Les Juifs messianiques devraient-ils retourner en Israël depuis la Russie et l’Ukraine ?
Les Juifs devraient quitter la Russie s’ils le peuvent.
L’avertissement sévère a été lancé par Pinchas Goldschmidt, l’ancien grand rabbin de Moscou, alors que 2022 touchait à sa fin. Après 30 ans au pouvoir, il est parti deux semaines après l’invasion de l’Ukraine et a révélé plus tard que le Kremlin avait fait pression sur lui pour qu’il soutienne la guerre – « ou bien ».
Étudiant en histoire, il craint que les Juifs ne deviennent à nouveau des boucs émissaires alors que le gouvernement tente de « rediriger la colère et le mécontentement des masses ».
La question qui en résulte : Où Dieu veut-il qu’ils aillent ?
Goldschmidt, actuellement en Israël, a été rejoint par 41 813 immigrants juifs russes depuis le début de la guerre il y a un an, selon des données récentes publiées par la Knesset. 90 000 autres sont arrivés sans statut d’immigrant. Le ministre israélien de l’Immigration a déclaré que 600 000 Russes sont actuellement éligibles.

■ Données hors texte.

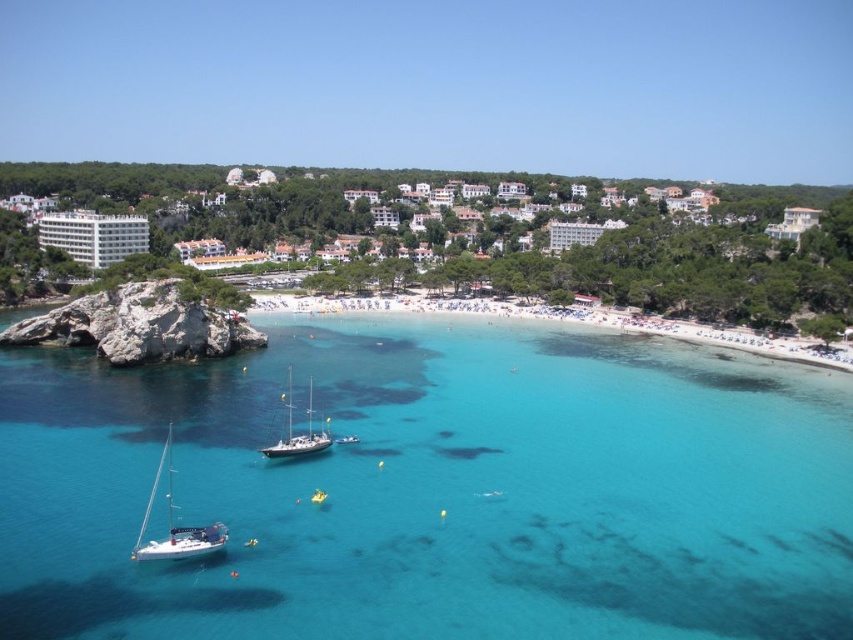 You are a photographer planning to take a photo of the white glossy sailboat at lower left and the white glossy sailboat at center. From your current position, which boat appears closer to the bottom of the photo?

The white glossy sailboat at lower left appears closer to the bottom of the photo because it is positioned under the white glossy sailboat at center. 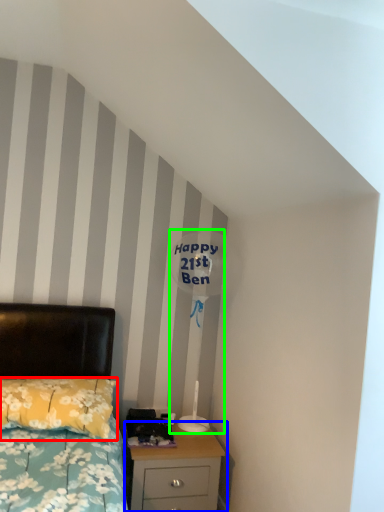 Question: Which is nearer to the pillow (highlighted by a red box)? nightstand (highlighted by a blue box) or table lamp (highlighted by a green box).

Choices:
 (A) nightstand
 (B) table lamp

Answer: (A)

Mais selon son recensement de 2010, la Russie ne compte que 156 000 Juifs.
L’écart vient du concept de alyah– le mot hébreu pour « ascension » – dans lequel Israël accorde automatiquement la citoyenneté à quiconque a au moins un grand-parent juif et ne s’est pas converti à une autre religion. Un accord de coalition controversé dans le nouveau gouvernement comprend la révision de la loi du retour pour garantir ces olim (immigrants) se qualifient en vertu de la loi religieuse – et réduisent ainsi les mariages mixtes. Plus de 70 % des immigrants de guerre de l’année dernière ne sont pas considérés comme juifs par la loi orthodoxe, a déclaré le ministre de l’Aliyah et de l’Intégration.
Dans de nombreux cas, les Juifs messianiques ont été disqualifiés et leur statut est contesté. Mais en septembre dernier, la septième Conférence mondiale des dirigeants messianiques russophones a déclaré à une écrasante majorité que le retour à Sion était une « bénédiction ».

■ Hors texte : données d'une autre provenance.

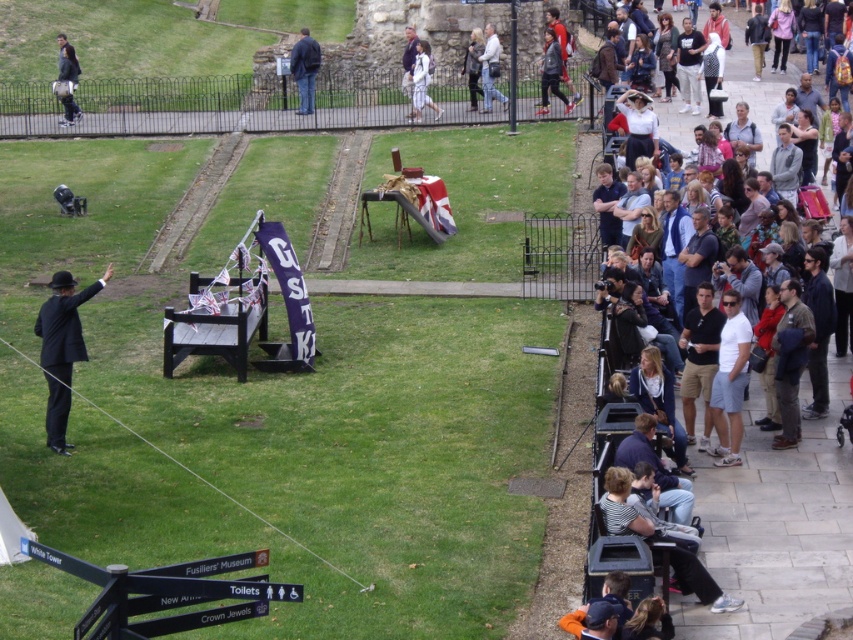 Question: Can you confirm if white cotton dress at center is positioned to the left of light brown leather jacket at upper right?

Choices:
 (A) no
 (B) yes

Answer: (B)

Question: Which object is farther from the camera taking this photo?

Choices:
 (A) black matte suit at left
 (B) light blue jeans at center

Answer: (B)

Question: Can you confirm if dark blue jeans at center is bigger than light brown leather jacket at upper right?

Choices:
 (A) no
 (B) yes

Answer: (B)

Question: Which object is closer to the camera taking this photo?

Choices:
 (A) white cotton dress at center
 (B) light blue jeans at center
 (C) dark blue jeans at center

Answer: (A)

Question: Does white cotton dress at center appear on the right side of light blue jeans at center?

Choices:
 (A) yes
 (B) no

Answer: (B)

Question: Considering the real-world distances, which object is closest to the white cotton dress at center?

Choices:
 (A) gray sweatshirt at right
 (B) light blue jeans at center

Answer: (B) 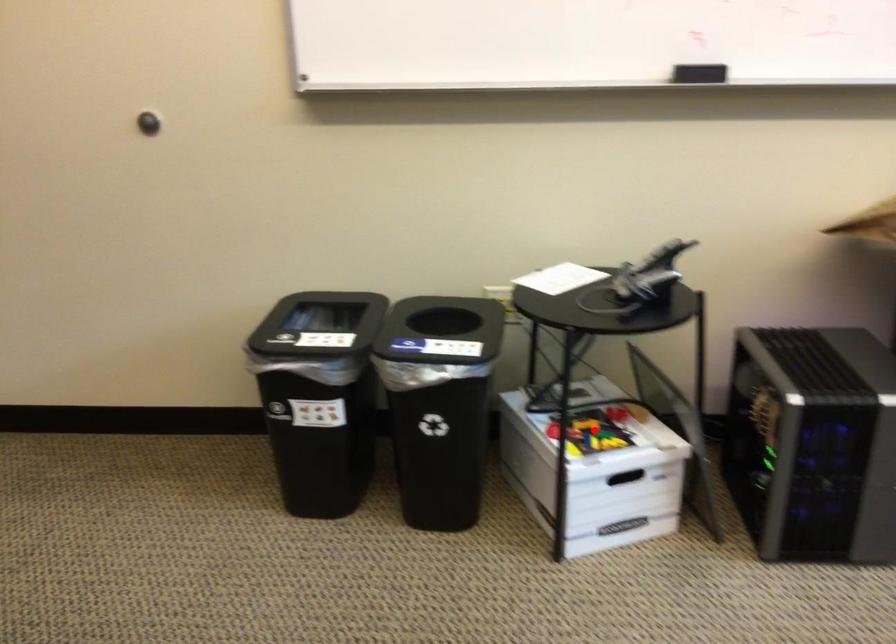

Le seul différend était de savoir si c’est aussi un commandement.
Les juifs russes ne sont pas les seuls aspirants. La Knesset a déclaré que 13 490 Juifs ukrainiens ont également immigré en Israël, alors que «l’opération Retrouvailles» a ouvert 18 centres d’aide en Ukraine et dans les pays voisins. 1 990 Juifs supplémentaires ont immigré de Biélorussie.
Une étude de 2020 a identifié 43 000 Juifs en Ukraine, ce qui en fait l’une des plus grandes communautés juives d’Europe, bien que le nombre de personnes éligibles pour faire l’aliyah puisse atteindre 200 000.

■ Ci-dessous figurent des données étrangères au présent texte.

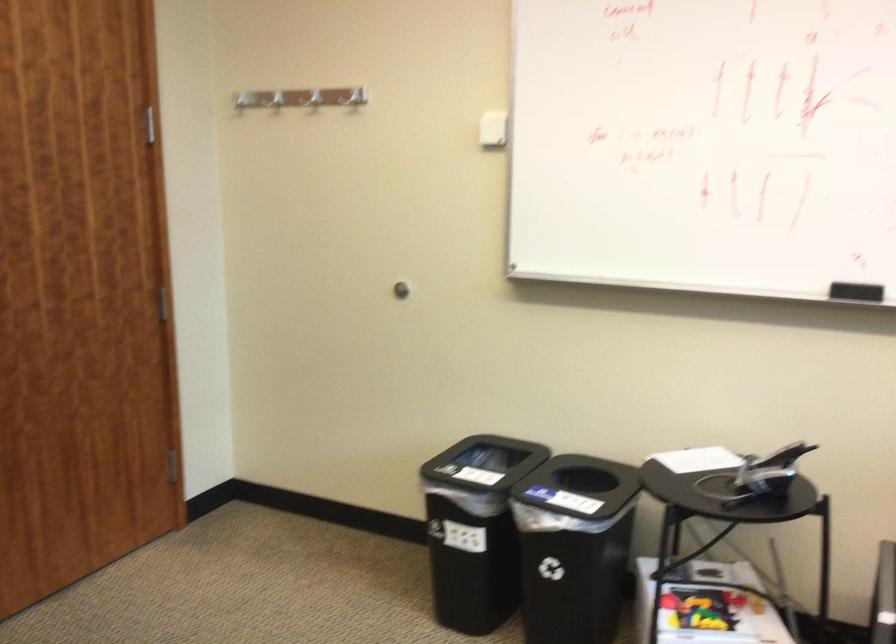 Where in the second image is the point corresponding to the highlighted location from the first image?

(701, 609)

Environ 5 000 adorent Jésus comme le Messie.
Parmi ceux-ci, environ 1 000 sont allés en Allemagne, où ils ont doublé la communauté locale.
« L’Aliyah est un certain type de retour à la maison – sur la terre qui nous appartient », a déclaré Vladimir Pikman, directeur exécutif de Beit Sar Shalom. « Mais je ne vois pas de commandement direct d’aller en Israël. »
Centrée à Berlin, c’est la plus grande organisation juive messianique d’Europe. Son nom hébreu se traduit par «Maison du Prince de la paix» et a été un refuge pour les Juifs ukrainiens et les Gentils, fournissant une traduction, une aide logistique et des conseils en matière de soins traumatiques.
Ils ont accordé la priorité aux besoins particuliers des Juifs déplacés, y compris les croyants en Jésus.
Lui et d’autres dirigeants juifs messianiques mettent en garde contre les chiffres, car de nombreux membres sont des non-juifs qui résonnent avec leur style de culte et leur théologie. Mais Kiev était un centre régional, avec la plus grande congrégation d’Europe avec jusqu’à 2 000 croyants.
Ces Juifs et la plupart des autres Juifs d’Ukraine parlaient traditionnellement le russe, la moitié le citant comme leur langue maternelle. Aujourd’hui, seuls 20 % le disent car, comme le président juif ukrainien Volodymyr Zelensky, ils passent en signe de protestation à l’ukrainien.
Cependant, les congrégations juives messianiques russophones sont répandues dans le monde entier. Les ministères du peuple élu (CPM) comptent au moins 75 dans les pays de l’ex-Union soviétique, 100 dans le reste de la diaspora et au moins 60 en Israël.
La guerre a divisé la communauté, a déclaré Pikman. De nombreuses bourses ont accepté de ne pas en discuter, et la conférence a décidé de ne pas laisser le conflit à la maison provoquer un conflit à l’étranger. De nombreux délégués venaient d’Ukraine, tandis que la plupart des Russes n’ont pas pu obtenir de visas. Mais la majorité des congrégations en Russie ne sont pas opposées à la guerre, a-t-il dit, et le désaccord avec les Ukrainiens est grave.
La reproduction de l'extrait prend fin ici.